Look at how you watch TV or films? The latest TV sets don’t just switch on and offer you the main terrestrial channels. No, you choose which channel, which film company, or download company (Amazon Prime or Netflix) you want to spend your time, searching and downloading what they have to offer. You have cut out the overpaid TV schedulers and can curate exactly what you want to watch when.
It’s the same with music with more people choosing to listen to their own playlists and choices on platforms like Spotify than wait for the next song on a pre-determined list on a radio station.
So why should it not be the same when it comes to the grocery products we want? Why follow the rules of the major supermarkets and top 10 household brands, but pick out the products we like and go directly to the brand owners to buy them. It’s why we are seeing such a revolution in the number of so-called DTC brands there now in the market place.
Pioneered to some extent by brands that are half offering you a product, and half a service or club. Like Harry’s razors. Yes, the razors might be cheaper, but to get them you also have to buy into the idea of being part of a subscription club. And people love it. It also cost Unilever a cool $1 billion to buy Harry’s in 2016 such had been its instant success.
Just look at the explosion in meal kit services like Hello Fresh. Why bother even traipsing around a local convenience store on the way home, never mind a major supermarket. Why not get all the food you need to be delivered to you for the week, all nicely divided and set out in individual recipes that allow you to feel like a bit of a chef when you quickly pull it all together yourself.
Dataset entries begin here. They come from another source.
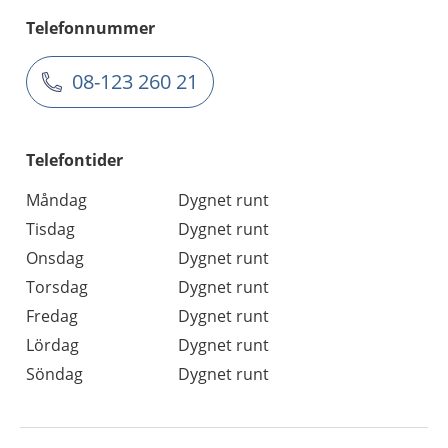
Telefonnummer
08-123 260 21
Telefontider
Måndag
Dygnet runt
Tisdag
Dygnet runt
Onsdag
Dygnet runt
Torsdag
Dygnet runt
Fredag
Dygnet runt
Lördag
Dygnet runt
Söndag
Dygnet runt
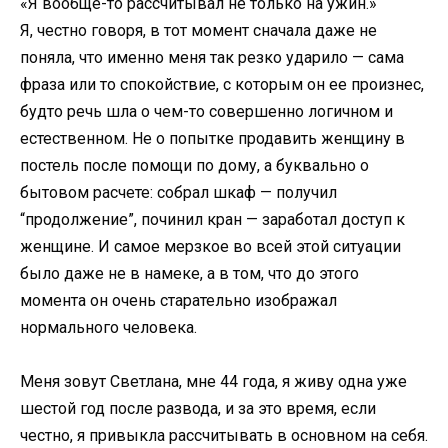
«Я вообще-то рассчитывал не только на ужин.»
Я, честно говоря, в тот момент сначала даже не
поняла, что именно меня так резко ударило — сама
фраза или то спокойствие, с которым он ее произнес,
будто речь шла о чем-то совершенно логичном и
естественном. Не о попытке продавить женщину в
постель после помощи по дому, а буквально о
бытовом расчете: собрал шкаф — получил
“продолжение”, починил кран — заработал доступ к
женщине. И самое мерзкое во всей этой ситуации
было даже не в намеке, а в том, что до этого
момента он очень старательно изображал
нормального человека.
Меня зовут Светлана, мне 44 года, я живу одна уже
шестой год после развода, и за это время, если
честно, я привыкла рассчитывать в основном на себя.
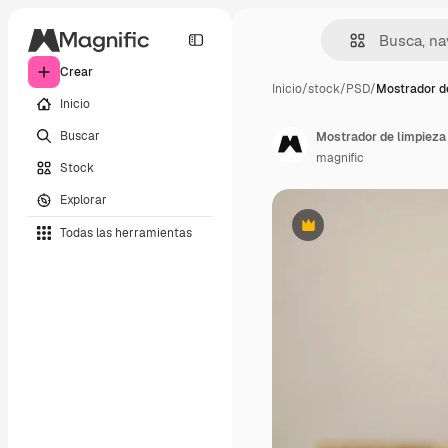
Crear
Inicio
/
stock
/
PSD
/
Mostrador d
Inicio
Buscar
Mostrador de limpieza 
magnific
Stock
Explorar
Todas las herramientas
Premium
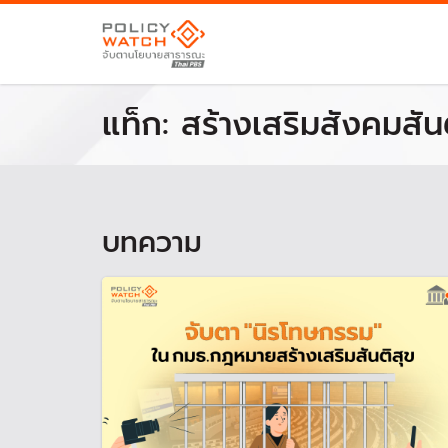
แท็ก:
สร้างเสริมสังคมสัน
บทความ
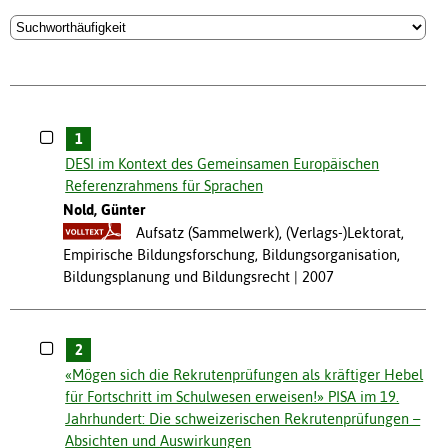
1
DESI im Kontext des Gemeinsamen Europäischen
Referenzrahmens für Sprachen
Nold, Günter
Aufsatz (Sammelwerk), (Verlags-)Lektorat,
Empirische Bildungsforschung, Bildungsorganisation,
Bildungsplanung und Bildungsrecht
2007
2
«Mögen sich die Rekrutenprüfungen als kräftiger Hebel
für Fortschritt im Schulwesen erweisen!» PISA im 19.
Jahrhundert: Die schweizerischen Rekrutenprüfungen –
Absichten und Auswirkungen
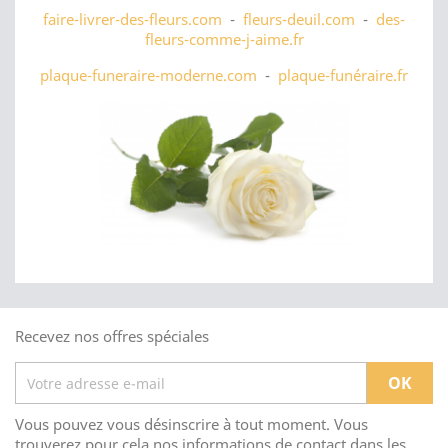
faire-livrer-des-fleurs.com
-
fleurs-deuil.com
-
des-
fleurs-comme-j-aime.fr
plaque-funeraire-moderne.com
-
plaque-funéraire.fr
Recevez nos offres spéciales
Vous pouvez vous désinscrire à tout moment. Vous
trouverez pour cela nos informations de contact dans les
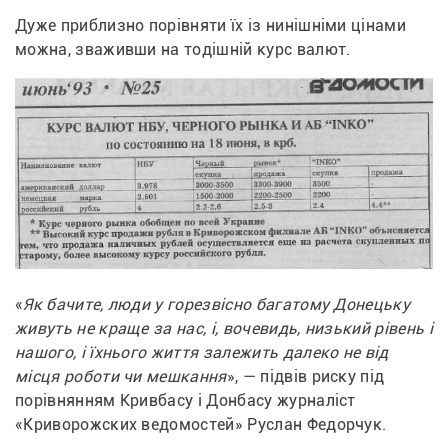
Дуже приблизно порівняти їх із нинішніми цінами 
можна, зваживши на тодішній курс валют.
«
Як бачите, люди у горезвісно багатому Донецьку 
живуть не краще за нас, і, вочевидь, низький рівень і 
нашого, і їхнього життя залежить далеко не від 
місця роботи чи мешкання
», — підвів риску під 
порівнянням Кривбасу і Донбасу журналіст 
«Криворожских ведомостей» Руслан Федорчук.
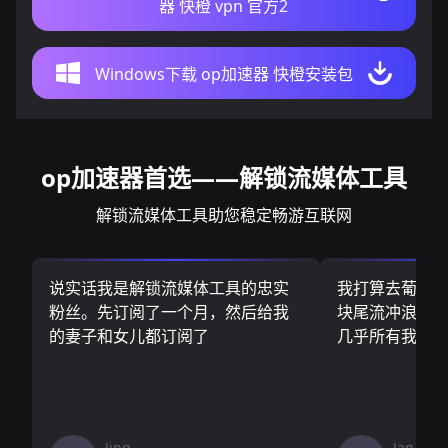
器 快橙 vpn 官方2
Windows下载 op加速器 快橙安装包
op加速器首选——解锁流媒体工具
解锁流媒体工具助您稳定畅游互联网
说实话我是解锁流媒体工具的忠实
我打算去葡萄
粉丝。先订阅了一个月，然后给我
块尾流冲浪板.
的妻子和女儿都订阅了
几乎所有我需
Jing
Jan V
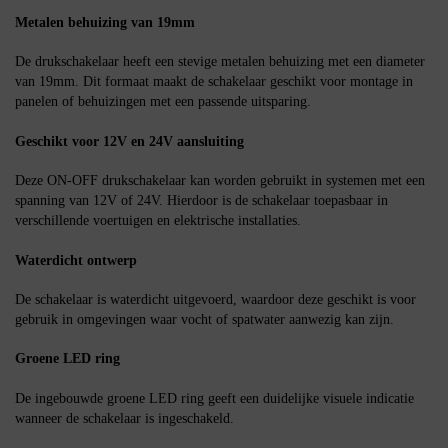
Metalen behuizing van 19mm
De drukschakelaar heeft een stevige metalen behuizing met een diameter
van 19mm. Dit formaat maakt de schakelaar geschikt voor montage in
panelen of behuizingen met een passende uitsparing.
Geschikt voor 12V en 24V aansluiting
Deze ON-OFF drukschakelaar kan worden gebruikt in systemen met een
spanning van 12V of 24V. Hierdoor is de schakelaar toepasbaar in
verschillende voertuigen en elektrische installaties.
Waterdicht ontwerp
De schakelaar is waterdicht uitgevoerd, waardoor deze geschikt is voor
gebruik in omgevingen waar vocht of spatwater aanwezig kan zijn.
Groene LED ring
De ingebouwde groene LED ring geeft een duidelijke visuele indicatie
wanneer de schakelaar is ingeschakeld.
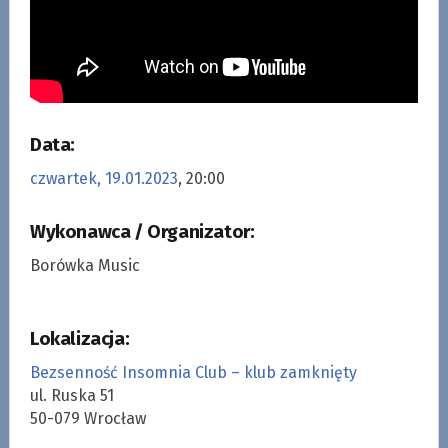
Data:
czwartek, 19.01.2023
, 20:00
Wykonawca / Organizator:
Borówka Music
Lokalizacja:
Bezsenność Insomnia Club – klub zamknięty
ul. Ruska 51
50-079 Wrocław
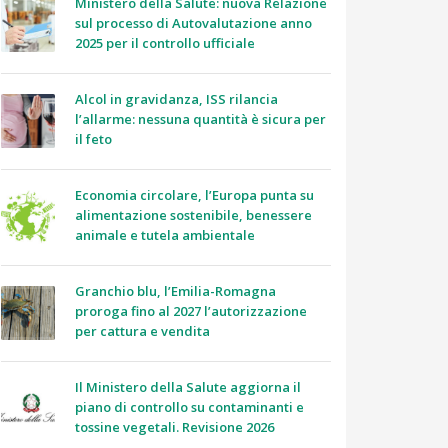
Ministero della Salute: nuova Relazione
sul processo di Autovalutazione anno
2025 per il controllo ufficiale
Alcol in gravidanza, ISS rilancia
l’allarme: nessuna quantità è sicura per
il feto
Economia circolare, l’Europa punta su
alimentazione sostenibile, benessere
animale e tutela ambientale
Granchio blu, l’Emilia-Romagna
proroga fino al 2027 l’autorizzazione
per cattura e vendita
Il Ministero della Salute aggiorna il
piano di controllo su contaminanti e
tossine vegetali. Revisione 2026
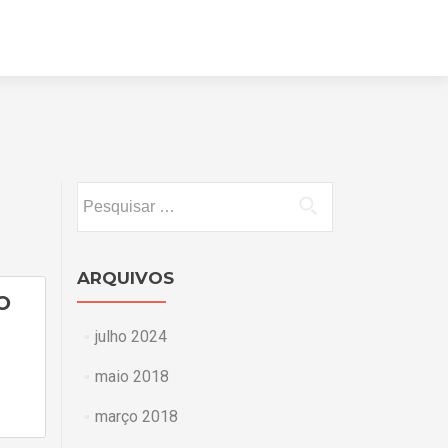
Pular
para
o
conteúdo
Pesquisar
por:
ARQUIVOS
O
julho 2024
maio 2018
março 2018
Such has been the impact of DTC brands and services that most retailers and major traditional brands have been left scratching their heads. The trouble is when a supermarket offers its own alternative meal kit service they are relying on you going into their store to buy it and that defeats the whole purpose. We want you to come to us. We’re in charge. My smartphone is my superstore and I will go shopping where I please.
Direct to consumer brands have made shopping a pleasure, not a chore. Even ordering a taxi on Uber can be fun watching that little black car making its way to where you are. Or the Deliveroo driver keeping you posted as they rush through the traffic.
It’s that blurring between product, brand, and service that makes the DTC sector such a fascinating and fast-changing market to watch. What most have in common is that they are truly memorable for what they do. Be it a razor, a mattress, a food kit service. There is no clutter and complex brand messages to get in the way.
They are also completely on top of new technology and in particular how you can engage with them via your smartphone. Apps that keep you up to date, and leading-edge customer service on social media. That’s what makes the best DTC brands stand out.
The DTC wine market is also booming. Particularly in key US states like California and around major cities such as New York. In fact, you could argue the many wine clubs have been running similar DTC subscription services for decades. But the challenge now for all DTC wine players is how do they make them more relevant, more personalized and more relevant. If Hello Fresh offers a nicely paired wine to go with my evening meal, why don’t I just add those to my order?
The good news is DTC is here to say and changing fast. The bad news is it’s also attracting fast-moving, intelligent, sharp business models that are most definitely not in the market today.